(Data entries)
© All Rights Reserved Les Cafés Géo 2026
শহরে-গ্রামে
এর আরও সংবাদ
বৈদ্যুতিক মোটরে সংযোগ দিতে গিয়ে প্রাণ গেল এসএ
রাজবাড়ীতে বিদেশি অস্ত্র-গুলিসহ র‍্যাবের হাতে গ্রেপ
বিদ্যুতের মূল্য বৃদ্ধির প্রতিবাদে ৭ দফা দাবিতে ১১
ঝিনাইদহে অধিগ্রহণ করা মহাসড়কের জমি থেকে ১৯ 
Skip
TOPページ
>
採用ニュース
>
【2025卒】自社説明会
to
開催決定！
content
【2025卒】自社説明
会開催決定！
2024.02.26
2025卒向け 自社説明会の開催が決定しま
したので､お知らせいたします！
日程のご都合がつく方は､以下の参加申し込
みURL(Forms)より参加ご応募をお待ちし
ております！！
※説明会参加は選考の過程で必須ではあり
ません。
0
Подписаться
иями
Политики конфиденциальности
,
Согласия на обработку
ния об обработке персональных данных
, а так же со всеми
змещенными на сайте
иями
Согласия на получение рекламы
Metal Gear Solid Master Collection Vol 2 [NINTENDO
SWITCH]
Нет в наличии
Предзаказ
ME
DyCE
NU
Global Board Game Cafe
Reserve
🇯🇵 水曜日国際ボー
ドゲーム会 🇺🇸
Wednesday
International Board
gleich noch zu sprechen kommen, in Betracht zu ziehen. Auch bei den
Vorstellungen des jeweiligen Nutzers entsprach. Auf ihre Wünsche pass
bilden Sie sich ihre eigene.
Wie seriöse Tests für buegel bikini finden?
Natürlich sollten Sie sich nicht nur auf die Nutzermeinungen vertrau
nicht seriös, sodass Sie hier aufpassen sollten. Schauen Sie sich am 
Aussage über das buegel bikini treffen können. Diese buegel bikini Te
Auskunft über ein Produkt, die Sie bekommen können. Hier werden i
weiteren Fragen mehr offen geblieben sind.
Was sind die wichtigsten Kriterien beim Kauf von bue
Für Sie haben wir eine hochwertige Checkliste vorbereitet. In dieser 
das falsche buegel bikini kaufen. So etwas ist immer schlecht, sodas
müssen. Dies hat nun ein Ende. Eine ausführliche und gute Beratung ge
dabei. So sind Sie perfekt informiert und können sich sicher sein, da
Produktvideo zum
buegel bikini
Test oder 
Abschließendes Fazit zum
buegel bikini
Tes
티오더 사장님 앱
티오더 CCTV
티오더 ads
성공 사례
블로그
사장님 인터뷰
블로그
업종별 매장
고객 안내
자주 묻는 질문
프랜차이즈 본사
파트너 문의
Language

> WHAT THIS TASK INVOLVES: Word for word, return all of the records.

> SOLUTION TO THIS TASK:
© All Rights Reserved Les Cafés Géo 2026
শহরে-গ্রামে
এর আরও সংবাদ
বৈদ্যুতিক মোটরে সংযোগ দিতে গিয়ে প্রাণ গেল এসএ
রাজবাড়ীতে বিদেশি অস্ত্র-গুলিসহ র‍্যাবের হাতে গ্রেপ
বিদ্যুতের মূল্য বৃদ্ধির প্রতিবাদে ৭ দফা দাবিতে ১১
ঝিনাইদহে অধিগ্রহণ করা মহাসড়কের জমি থেকে ১৯ 
Skip
TOPページ
>
採用ニュース
>
【2025卒】自社説明会
to
開催決定！
content
【2025卒】自社説明
会開催決定！
2024.02.26
2025卒向け 自社説明会の開催が決定しま
したので､お知らせいたします！
日程のご都合がつく方は､以下の参加申し込
みURL(Forms)より参加ご応募をお待ちし
ております！！
※説明会参加は選考の過程で必須ではあり
ません。
0
Подписаться
иями
Политики конфиденциальности
,
Согласия на обработку
ния об обработке персональных данных
, а так же со всеми
змещенными на сайте
иями
Согласия на получение рекламы
Metal Gear Solid Master Collection Vol 2 [NINTENDO
SWITCH]
Нет в наличии
Предзаказ
ME
DyCE
NU
Global Board Game Cafe
Reserve
🇯🇵 水曜日国際ボー
ドゲーム会 🇺🇸
Wednesday
International Board
gleich noch zu sprechen kommen, in Betracht zu ziehen. Auch bei den
Vorstellungen des jeweiligen Nutzers entsprach. Auf ihre Wünsche pass
bilden Sie sich ihre eigene.
Wie seriöse Tests für buegel bikini finden?
Natürlich sollten Sie sich nicht nur auf die Nutzermeinungen vertrau
nicht seriös, sodass Sie hier aufpassen sollten. Schauen Sie sich am 
Aussage über das buegel bikini treffen können. Diese buegel bikini Te
Auskunft über ein Produkt, die Sie bekommen können. Hier werden i
weiteren Fragen mehr offen geblieben sind.
Was sind die wichtigsten Kriterien beim Kauf von bue
Für Sie haben wir eine hochwertige Checkliste vorbereitet. In dieser 
das falsche buegel bikini kaufen. So etwas ist immer schlecht, sodas
müssen. Dies hat nun ein Ende. Eine ausführliche und gute Beratung ge
dabei. So sind Sie perfekt informiert und können sich sicher sein, da
Produktvideo zum
buegel bikini
Test oder 
Abschließendes Fazit zum
buegel bikini
Tes
티오더 사장님 앱
티오더 CCTV
티오더 ads
성공 사례
블로그
사장님 인터뷰
블로그
업종별 매장
고객 안내
자주 묻는 질문
프랜차이즈 본사
파트너 문의
Language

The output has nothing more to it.